Y el hambre sobrevivió, por supuesto, en tantos puntos.
El régimen de un alimento principal no solo empeoró su nutrición; trajo, además, un peligro grave: cada vez que ese alimento —casi— único fallaba, por una sequía, una guerra, una inundación, unas heladas, la hambruna se instalaba incontenible. El primer registro conocido sobre el hambre es una inscripción en la tumba del egipcio Anjtifi, gobernador de una provincia del Sur hace cuatro mil años, que dice que «el Alto Egipto estaba muriendo de hambre, a tal punto que todos estaban comiéndose a sus hijos».
Inventaron el pan. Hacer pan —hacer pan— es un logro que supone miles de años de búsquedas, un viaje extraordinario. Plantar semillas, cosechar sus plantas, moler los granos, convertirlos en masa, darle forma, hornearla: cuatro o cinco tecnologías complejísimas —cuatro o cinco descubrimientos deslumbrantes— puestas en juego para que los hombres mediterráneos produjeran su alimento más emblemático. Tanto que, en la Ilíada y la Odisea, alias Homero suele decir «comedores de pan» cuando quiere decir hombres.

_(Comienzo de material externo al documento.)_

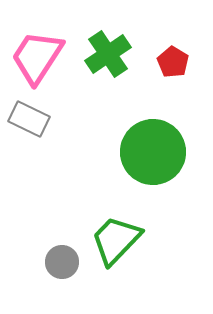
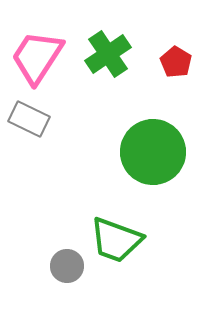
red pentagon: moved 3 px right
green trapezoid: rotated 114 degrees counterclockwise
gray circle: moved 5 px right, 4 px down
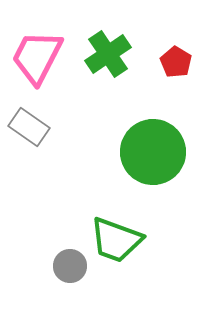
pink trapezoid: rotated 6 degrees counterclockwise
gray rectangle: moved 8 px down; rotated 9 degrees clockwise
gray circle: moved 3 px right
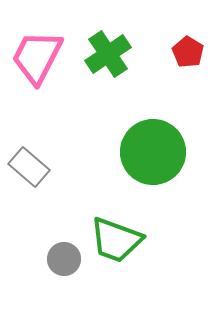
red pentagon: moved 12 px right, 10 px up
gray rectangle: moved 40 px down; rotated 6 degrees clockwise
gray circle: moved 6 px left, 7 px up
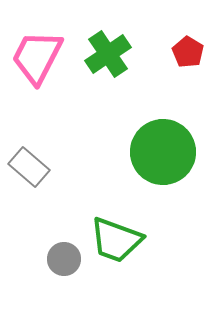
green circle: moved 10 px right
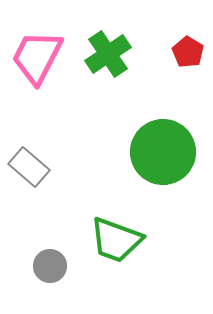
gray circle: moved 14 px left, 7 px down
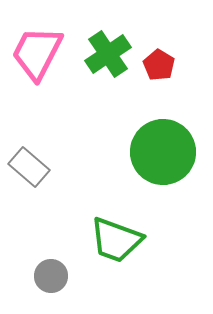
red pentagon: moved 29 px left, 13 px down
pink trapezoid: moved 4 px up
gray circle: moved 1 px right, 10 px down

Hubo dioses. Los hombres, asustados, necesitados, se habían hecho de dioses. Una de las funciones de esos dioses —una de las más importantes— era garantizar que crecieran las cosechas. Y si no, en el peor de los casos, cuando no había más remedio, darles de comer:
«Y les decían los hijos de Israel, en medio del desierto: ¡Ojalá Jehová nos hubiera hecho morir en la tierra de Egipto, cuando nos sentábamos junto a las ollas de carne, cuando comíamos pan hasta saciarnos; pues nos habéis sacado a este desierto para matar de hambre a toda esta multitud.
»Y Jehová dijo a Moisés: Yo os haré llover pan del cielo; y el pueblo saldrá, y recogerá diariamente la porción de cada día».
Las mejoras de las técnicas agrarias hicieron crecer la población, y más y más personas debieron buscar nuevas tierras para sostenerse. Algunas no eran tan fértiles como las iniciales y había que rebuscárselas, inventar nuevas formas: un campesino talaba y quemaba un campo y esas cenizas servían como abono que permitía cultivarlo un año o dos; cuando la tierra se agotaba el campesino hacía lo mismo en un terreno vecino, y así de seguido. Al cabo de unos años podía volver al primer lote y empezar el círculo de nuevo. Pero, aún así, el mecanismo solo funcionaba si había mucha tierra disponible: si no había mucha gente. Había cada vez más, y ése fue el principio de grandes migraciones —y de la ocupación de más y más territorios.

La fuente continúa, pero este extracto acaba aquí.